Éd. Boréal, 2011, 216 p.

Fuir le Togo

Edem Awumey, dont le roman précédent était en liste pour l'obtention du prix Goncourt 2009, démontre avec Rose déluge que la vulnérabilité est le lot de l'humanité. Même la nature s'en mêle pour rendre l'existence difficile. Et les Noés ne courent pas les rues pour sauver les humains des intempéries. Katrina a détruit La Nouvelle-Orléans. Y a-t-il une vie après le déluge, tant au propre qu'au figuré ?

C'est sous le signe de l'eau dévastatrice que se déroule le roman. Pays dévastés par les eaux envahissantes de la pluie ou par les eaux qui érodent les terres en marge des mers.

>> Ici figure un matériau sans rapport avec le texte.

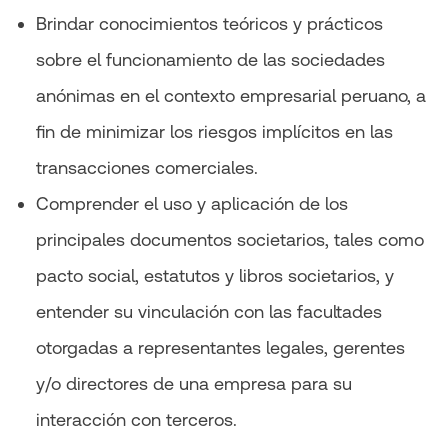
Brindar conocimientos teóricos y prácticos
sobre el funcionamiento de las sociedades
anónimas en el contexto empresarial peruano, a
fin de minimizar los riesgos implícitos en las
transacciones comerciales.
Comprender el uso y aplicación de los
principales documentos societarios, tales como
pacto social, estatutos y libros societarios, y
entender su vinculación con las facultades
otorgadas a representantes legales, gerentes
y/o directores de una empresa para su
interacción con terceros.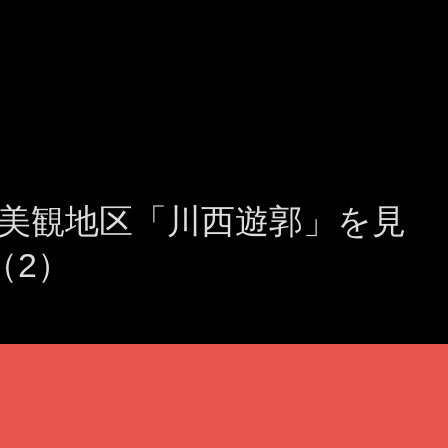
美観地区「川西遊郭」を見
（2）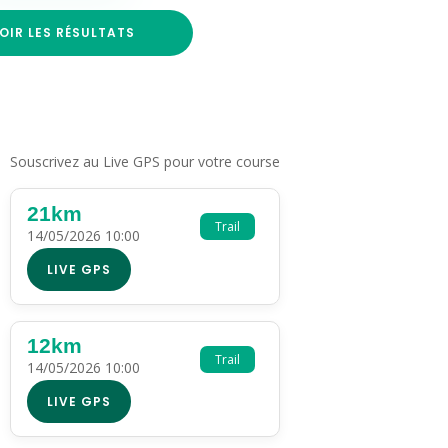
OIR LES RÉSULTATS
Souscrivez au Live GPS pour votre course
21km
Trail
14/05/2026 10:00
LIVE GPS
12km
Trail
14/05/2026 10:00
LIVE GPS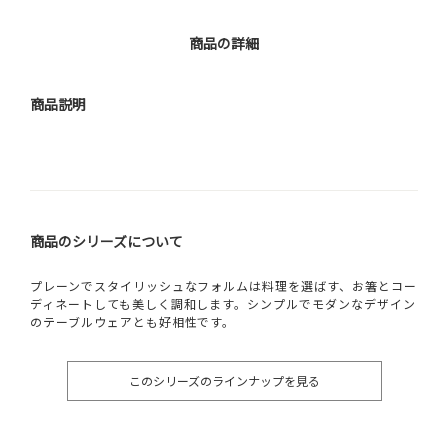
商品の詳細
商品説明
商品のシリーズについて
プレーンでスタイリッシュなフォルムは料理を選ばす、お箸とコー
ディネートしても美しく調和します。シンプルでモダンなデザイン
のテーブルウェアとも好相性です。
このシリーズのラインナップを見る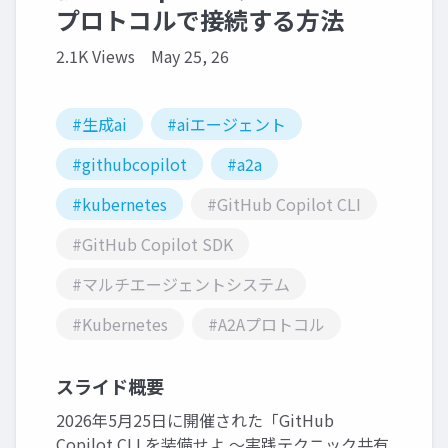
プロトコルで接続する方法
2.1K Views
May 25, 26
#生成ai
#aiエージェント
#githubcopilot
#a2a
#kubernetes
#GitHub Copilot CLI
#GitHub Copilot SDK
#マルチエージェントシステム
#Kubernetes
#A2Aプロトコル
スライド概要
2026年5月25日に開催された「GitHub
Copilot CLI を装備せよ 〜実践テクニック共有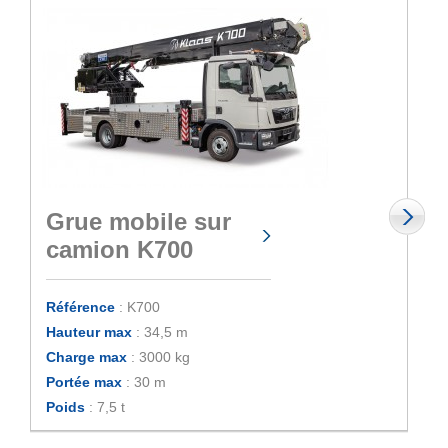
Grue mobile sur
camion K700
Référence
: K700
Hauteur max
: 34,5 m
Charge max
: 3000 kg
Portée max
: 30 m
Poids
: 7,5 t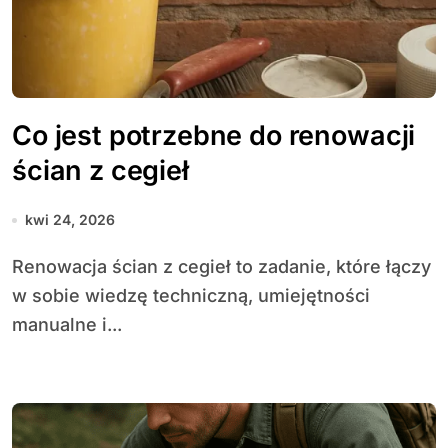
Co jest potrzebne do renowacji
ścian z cegieł
kwi 24, 2026
Renowacja ścian z cegieł to zadanie, które łączy
w sobie wiedzę techniczną, umiejętności
manualne i...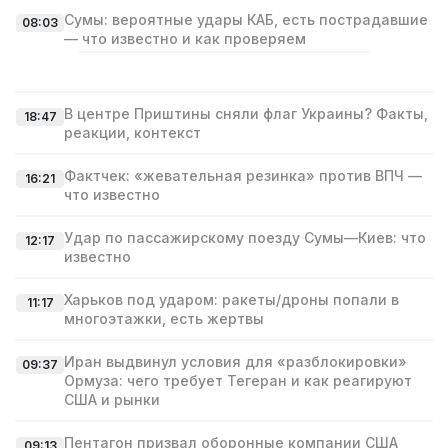
Сумы: вероятные удары КАБ, есть пострадавшие
08:03
— что известно и как проверяем
В центре Приштины сняли флаг Украины? Факты,
18:47
реакции, контекст
Фактчек: «жевательная резинка» против ВПЧ —
16:21
что известно
Удар по пассажирскому поезду Сумы—Киев: что
12:17
известно
Харьков под ударом: ракеты/дроны попали в
11:17
многоэтажки, есть жертвы
Иран выдвинул условия для «разблокировки»
09:37
Ормуза: чего требует Тегеран и как реагируют
США и рынки
Пентагон призвал оборонные компании США
09:13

C'est le cas du Togo. Rose habite Lomé, la capitale. Elle a toujours voulu quitter sa terre natale pour aller vivre à La Nouvelles-Orléans, où se trouvent ses ancêtres victimes de l'esclavage. Mais la mort l'a pris de court. Elle demande à son neveu Sambo d'enterrer ses cheveux et ses ongles aux États-Unis afin qu'ils ne viennent pas la hanter dans l'au-delà. À chacun ses croyances.

Le jeune homme se retrouve à Hull, ville séparée d'Ottawa par la rivière des Outaouais. Mais comment traversera-t-il la frontière américaine ? Un parent, habitant au Canada, lui prête son passeport pour se rendre au cimetière de La Nouvelle-Orléans afin d'y déposer le précieux coffret qui contient les restes de sa tante. Parviendra-t-il à déjouer les douaniers ?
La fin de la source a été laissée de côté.